Consolidating operations and eliminating duplicates can be challenging; if not managed properly, it can lead to inefficiencies, conflicts, and employee resistance.

6. Integration costs
While horizontal acquisitions can result in long-term cost savings, there are significant upfront costs associated with integration. These include legal and advisory fees, rebranding expenses, IT system integration, and severance packages for redundant employees.

Horizontal Vs. Vertical Acquisition

While each type of acquisition involves the purchase of some other organization, they fluctuate in terms of their targets and their effect on the obtaining firm.

Understanding the distinctions between these two types of acquisitions is crucial for businesses seeking growth opportunities and improved market positioning.

Differences Between Horizontal & Vertical Acquisition
Basis Horizontal Acquistions Vertical Acquisitions
Definition Acquisition of a company operating in the same industry Acquisition of a company within the same supply chain
Types of integration Lateral integration Upward or downward integration
Competitive advantage Eliminates direct competitors Reduces dependence on external suppliers or distributors
Examples Facebook acquiring Instagram or Disney acquiring 21st-Century Fox A car manufacturer acquires a tire manufacturing company to secure a stable supply of tires.

 

Horizontal acquisitions facilitate market consolidation, allowing firms to increase their market share, eliminate competitors, and achieve economies of scale

Meanwhile, vertical acquisitions enable companies to strengthen their supply chain, control critical inputs, and improve operational efficiency. 

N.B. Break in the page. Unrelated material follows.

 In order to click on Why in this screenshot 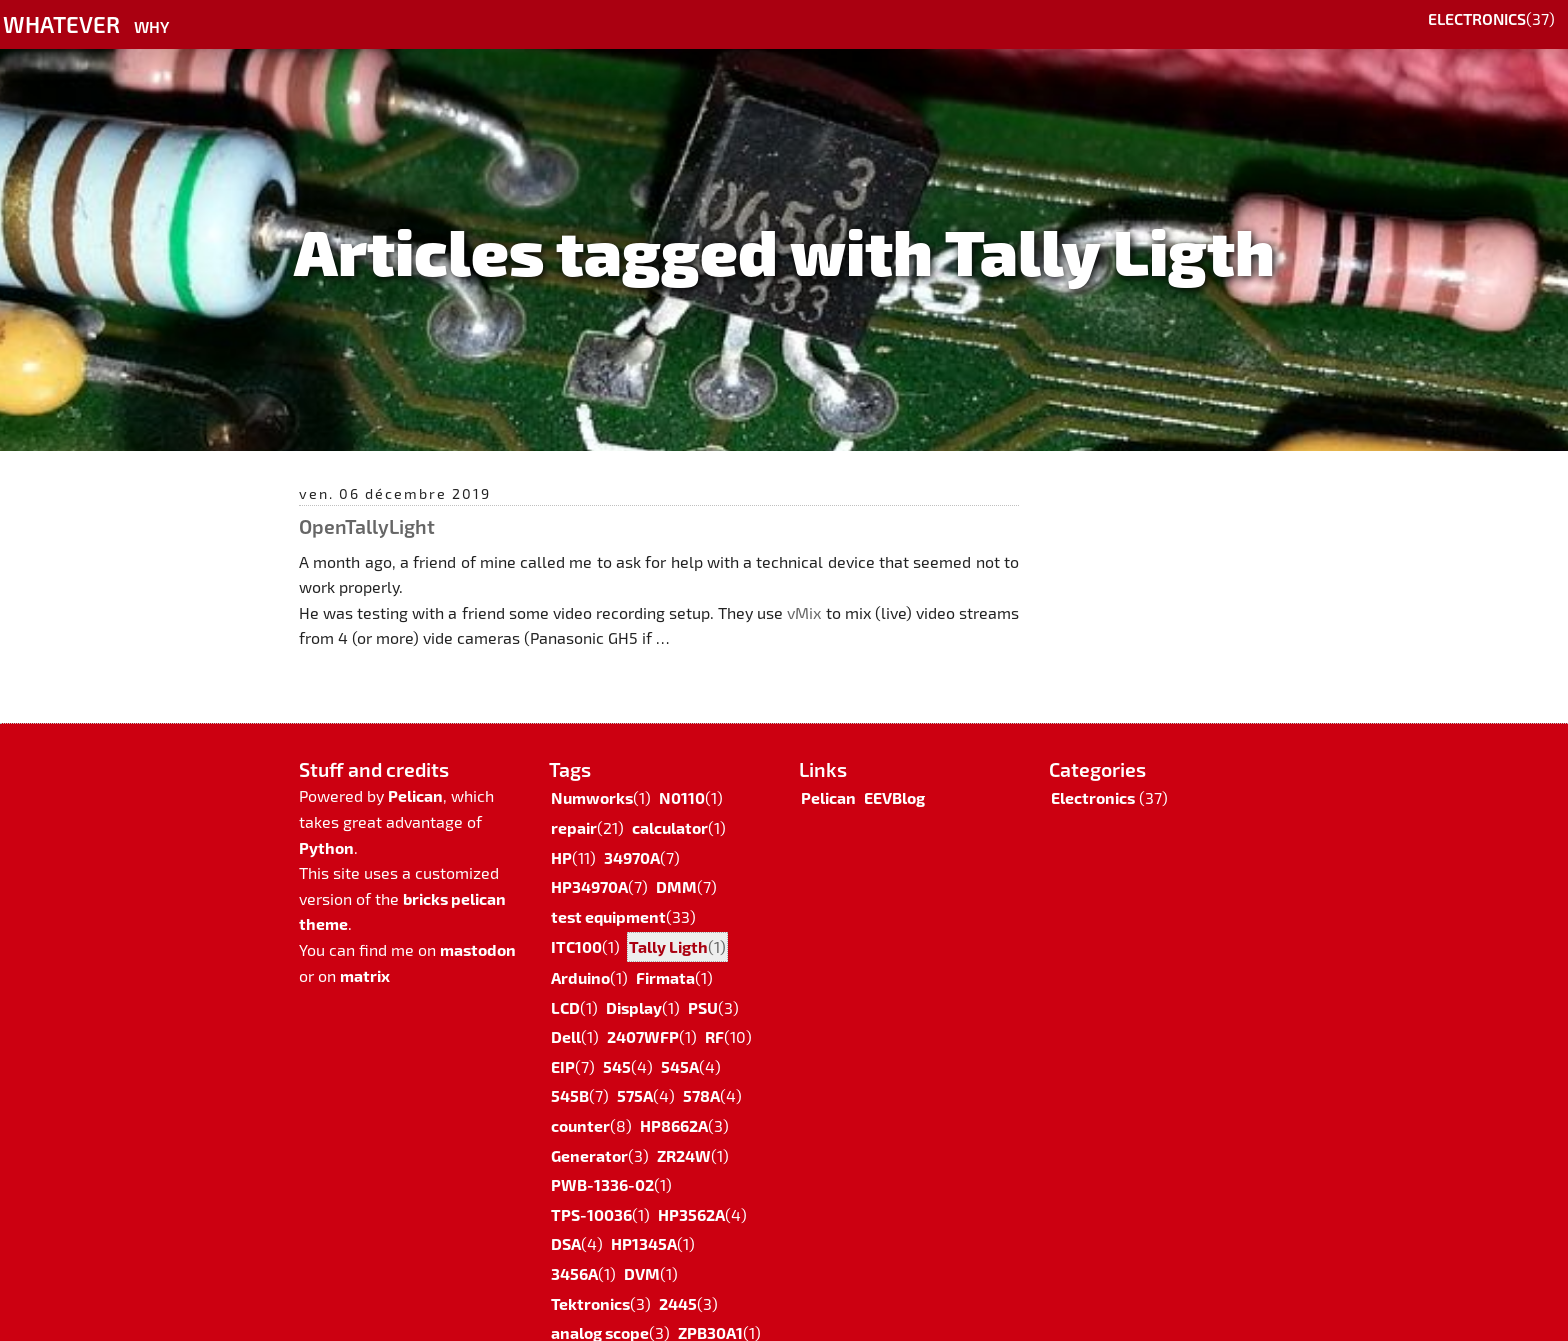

Ultimately, the choice between horizontal and vertical acquisitions depends on various factors, such as a company's growth objectives, industry dynamics, and internal capabilities.

Conclusion

Horizontal acquisitions involve acquiring or merging companies operating in the same industry or offering similar products or services. Companies can increase their market share, realize economies of scale, and strengthen their competitive position by making this strategic step. 

While the process requires careful planning and execution, successful horizontal acquisitions can generate significant value and propel the growth and success of the acquiring company.

It's worth noting that some horizontal acquisitions may involve a combination of competitor, product line, brand, etc. types of acquisition, depending on the specific goals and strategies of the acquiring company. 

Each type of horizontal acquisition presents unique opportunities and challenges, and companies must carefully evaluate their strategic fit, financial implications, and integration plans to ensure a successful and mutually beneficial outcome.

It is crucial for companies considering a horizontal acquisition to carefully evaluate the potential advantages and disadvantages to make informed decisions.

Depending on the specific aims of the purchasing organization, each form of acquisition has advantages, difficulties, and strategic goals.